Yep I saw them online, but if the update block of the file is actually what I think it is, there should be a pre-built compilier on the OP-1 already. I would very much rather not touch blackfin-related stuff until the last resort.

aside from it possibly damaging your op1; it could damage TE reputation. how good is china at shitting out clones of things? might just hurt their market share. I grew up in a world were i can literally have anything digital i want instantly for free. so I know which side im on. But it doesnt change that some of these actions can have repercussions.

as a side note i think doing these things is perfectly fine. its how engineers stay up to date. they buy some one else’s product dissect it and learn from other peoples efforts. it happens all the time. its the publication of it thats dangerous.
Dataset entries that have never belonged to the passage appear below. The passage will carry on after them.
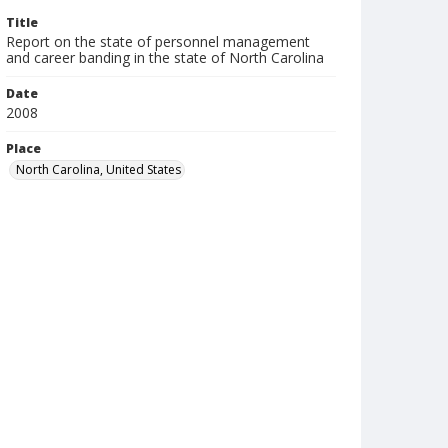
Title
Report on the state of personnel management
and career banding in the state of North Carolina
Date
2008
Place
North Carolina, United States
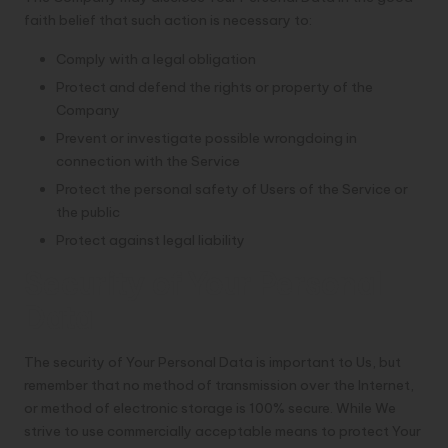
faith belief that such action is necessary to:
Comply with a legal obligation
Protect and defend the rights or property of the
Company
Prevent or investigate possible wrongdoing in
connection with the Service
Protect the personal safety of Users of the Service or
the public
Protect against legal liability
Security of Your Personal
Data
The security of Your Personal Data is important to Us, but
remember that no method of transmission over the Internet,
or method of electronic storage is 100% secure. While We
strive to use commercially acceptable means to protect Your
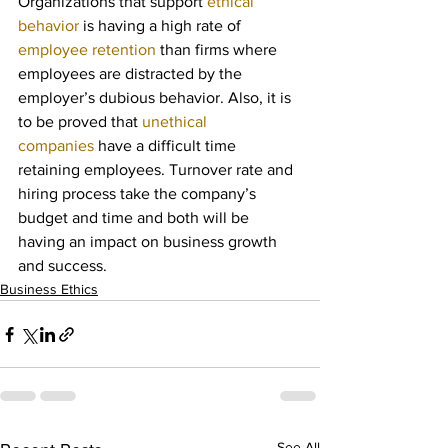
Organizations that support 
ethical 
behavior
 is having a high rate of 
employee retention
 than firms where 
employees are distracted by the 
employer’s dubious behavior. Also, it is 
to be proved that 
unethical 
companies
 have a difficult time 
retaining employees. Turnover rate and 
hiring process take the company’s 
budget and time and both will be 
having an impact on business growth 
and success.
Business Ethics
See All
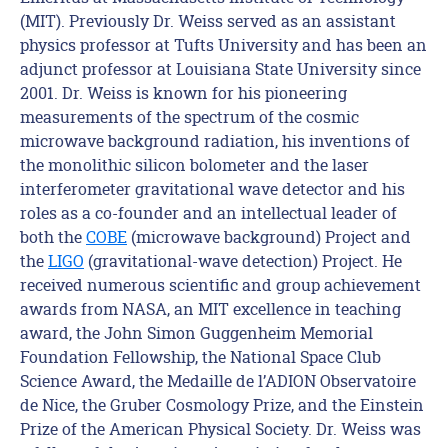
(MIT). Previously Dr. Weiss served as an assistant
physics professor at Tufts University and has been an
adjunct professor at Louisiana State University since
2001. Dr. Weiss is known for his pioneering
measurements of the spectrum of the cosmic
microwave background radiation, his inventions of
the monolithic silicon bolometer and the laser
interferometer gravitational wave detector and his
roles as a co-founder and an intellectual leader of
both the
COBE
(microwave background) Project and
the
LIGO
(gravitational-wave detection) Project. He
received numerous scientific and group achievement
awards from NASA, an MIT excellence in teaching
award, the John Simon Guggenheim Memorial
Foundation Fellowship, the National Space Club
Science Award, the Medaille de l’ADION Observatoire
de Nice, the Gruber Cosmology Prize, and the Einstein
Prize of the American Physical Society. Dr. Weiss was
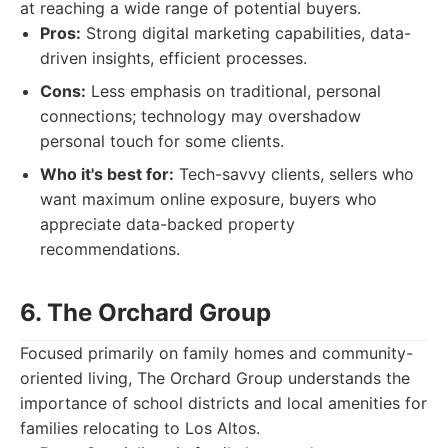
at reaching a wide range of potential buyers.
Pros:
Strong digital marketing capabilities, data-
driven insights, efficient processes.
Cons:
Less emphasis on traditional, personal
connections; technology may overshadow
personal touch for some clients.
Who it's best for:
Tech-savvy clients, sellers who
want maximum online exposure, buyers who
appreciate data-backed property
recommendations.
6. The Orchard Group
Focused primarily on family homes and community-
oriented living, The Orchard Group understands the
importance of school districts and local amenities for
families relocating to Los Altos.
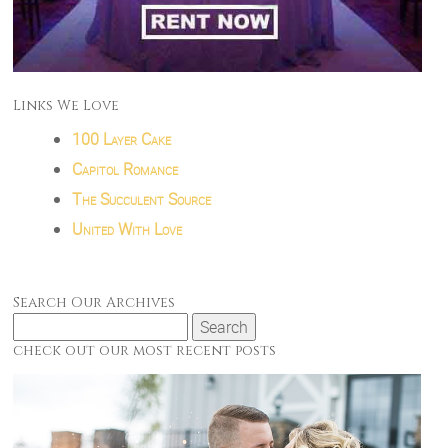
Links We Love
100 Layer Cake
Capitol Romance
The Succulent Source
United With Love
Search Our Archives
Search
for:
check out our most recent posts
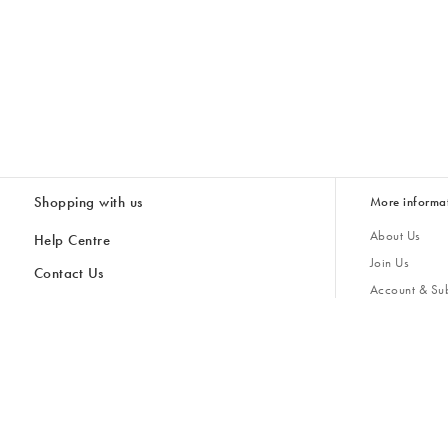
Shopping with us
More informa
About Us
Help Centre
Join Us
Contact Us
Account & Sub
Delivery
Giving Back
Returns & Refunds
All Discount Codes
Sustainability
Inspiratio
Inspiration & 
Gifts for H
Cancel Contract
Key Worker Discount
Modern Slave
Store Locator
Student Discount
Gender Pay 
Discounts
Sale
But that is the world we live in. I hate how hushhush reverse engineering is. and is why i LOVE the open source movement. I wish people were just more excited about tech. i think that would solve many of these problems. people dont want to have an opinion on tech. they dont want to understand it. they act like they are entitled to it. oh well one geek’s view.

morale of the story do it. dont expect TE’s blessing. and please have some common sense and dont sell it.

This isn’t going to damage TE any more than hacked versions of OS X running on PC laptops hurts Apple. If “China” wanted to crap out a clone of the OP-1 a dedicated hacker is not the thing that stands in their way.

That said, I would be way too paranoid to run anything unauthorized on my OP-1.